Exercise material Block Start

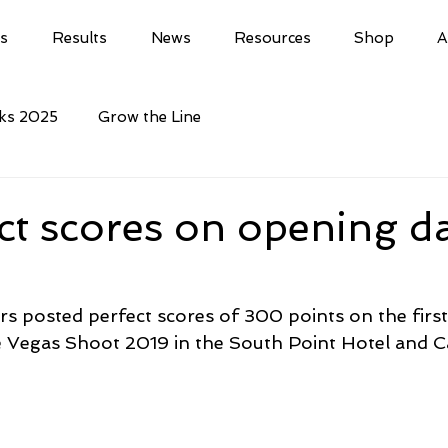
ls
Results
News
Resources
Shop
A
cks 2025
Grow the Line
ct scores on opening da
rs posted perfect scores of 300 points on the first
 Vegas Shoot 2019 in the South Point Hotel and C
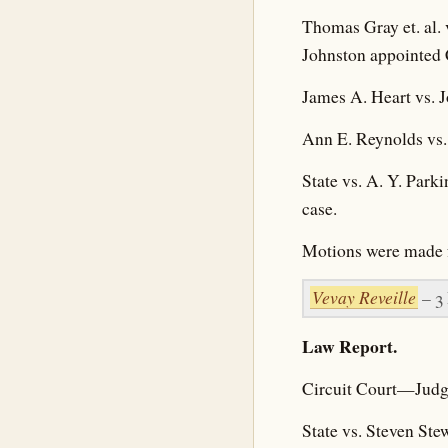
Thomas Gray et. al. 
Johnston appointed C
James A. Heart vs. J
Ann E. Reynolds vs
State vs. A. Y. Par
case.
Motions were made fo
Vevay Reveille
– 3
Law Report.
Circuit Court—Judg
State vs. Steven St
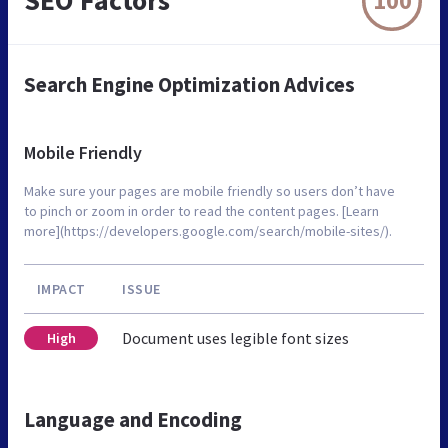
SEO Factors
100
Search Engine Optimization Advices
Mobile Friendly
Make sure your pages are mobile friendly so users don’t have
to pinch or zoom in order to read the content pages. [Learn
more](https://developers.google.com/search/mobile-sites/).
IMPACT
ISSUE
Document uses legible font sizes
High
Language and Encoding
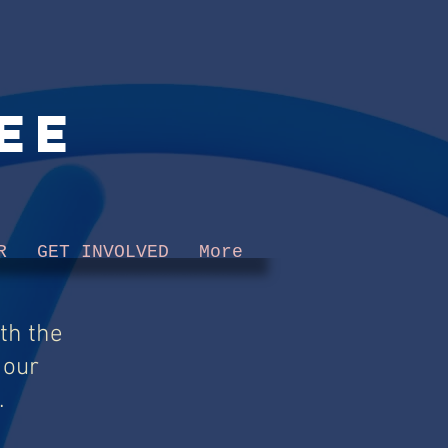
ee
R
GET INVOLVED
More
th the
 our
.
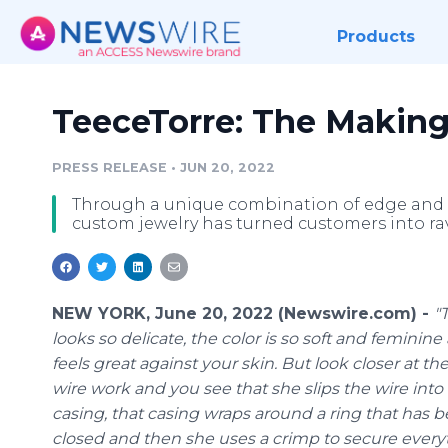
Products
TeeceTorre: The Making
PRESS RELEASE
•
JUN 20, 2022
Through a unique combination of edge and e
custom jewelry has turned customers into ra
NEW YORK, June 20, 2022 (Newswire.com) -
"
looks so delicate, the color is so soft and feminine
feels great against your skin. But look closer at th
wire work and you see that she slips the wire into 
casing, that casing wraps around a ring that has 
closed and then she uses a crimp to secure every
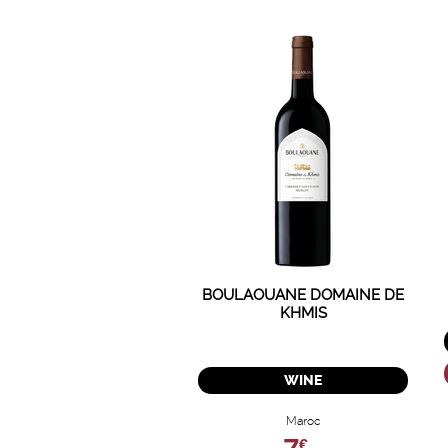
BOULAOUANE DOMAINE DE
KHMIS
WINE
Maroc
€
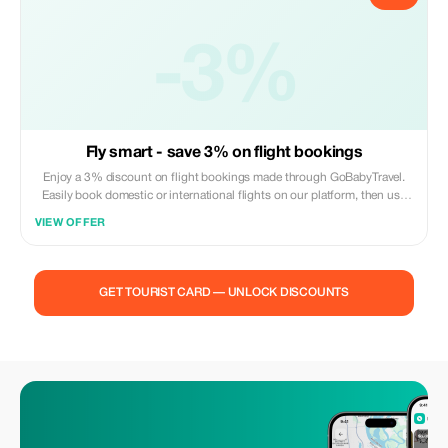
-3%
Fly smart - save 3% on flight bookings
Enjoy a 3% discount on flight bookings made through GoBabyTravel.
Easily book domestic or international flights on our platform, then use
the promotional code during check out. Offer valid for online
VIEW OFFER
reservations only; no in-person visits are necessary. Reservations
subject to availability and airline policies.
GET TOURIST CARD — UNLOCK DISCOUNTS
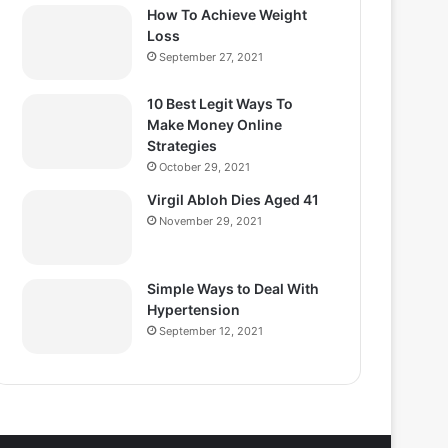
How To Achieve Weight
Loss
September 27, 2021
10 Best Legit Ways To
Make Money Online
Strategies
October 29, 2021
Virgil Abloh Dies Aged 41
November 29, 2021
Simple Ways to Deal With
Hypertension
September 12, 2021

Exercise material Block End

__Try it__.
Make a verbatim copy of all the entries and strip out the pictures.

__Result__.
ls
Results
News
Resources
Shop
A
cks 2025
Grow the Line
ct scores on opening da
rs posted perfect scores of 300 points on the first
 Vegas Shoot 2019 in the South Point Hotel and C
Thomas Gray et. al. 
Johnston appointed C
James A. Heart vs. J
Ann E. Reynolds vs
State vs. A. Y. Par
case.
Motions were made fo
Vevay Reveille
– 3
Law Report.
Circuit Court—Judg
State vs. Steven St
SEO Factors
100
Search Engine Optimization Advices
Mobile Friendly
Make sure your pages are mobile friendly so users don’t have
to pinch or zoom in order to read the content pages. [Learn
more](https://developers.google.com/search/mobile-sites/).
IMPACT
ISSUE
Document uses legible font sizes
High
Language and Encoding
ee
R
GET INVOLVED
More
th the
 our
.
Products
TeeceTorre: The Making
PRESS RELEASE
•
JUN 20, 2022
Through a unique combination of edge and e
custom jewelry has turned customers into ra
NEW YORK, June 20, 2022 (Newswire.com) -
"
looks so delicate, the color is so soft and feminine
feels great against your skin. But look closer at th
wire work and you see that she slips the wire into 
casing, that casing wraps around a ring that has 
closed and then she uses a crimp to secure every
BOULAOUANE DOMAINE DE
KHMIS
WINE
Maroc
€
-3%
Fly smart - save 3% on flight bookings
Enjoy a 3% discount on flight bookings made through GoBabyTravel.
Easily book domestic or international flights on our platform, then use
the promotional code during check out. Offer valid for online
VIEW OFFER
reservations only; no in-person visits are necessary. Reservations
subject to availability and airline policies.
GET TOURIST CARD — UNLOCK DISCOUNTS
How To Achieve Weight
Loss
September 27, 2021
10 Best Legit Ways To
Make Money Online
Strategies
October 29, 2021
Virgil Abloh Dies Aged 41
November 29, 2021
Simple Ways to Deal With
Hypertension
September 12, 2021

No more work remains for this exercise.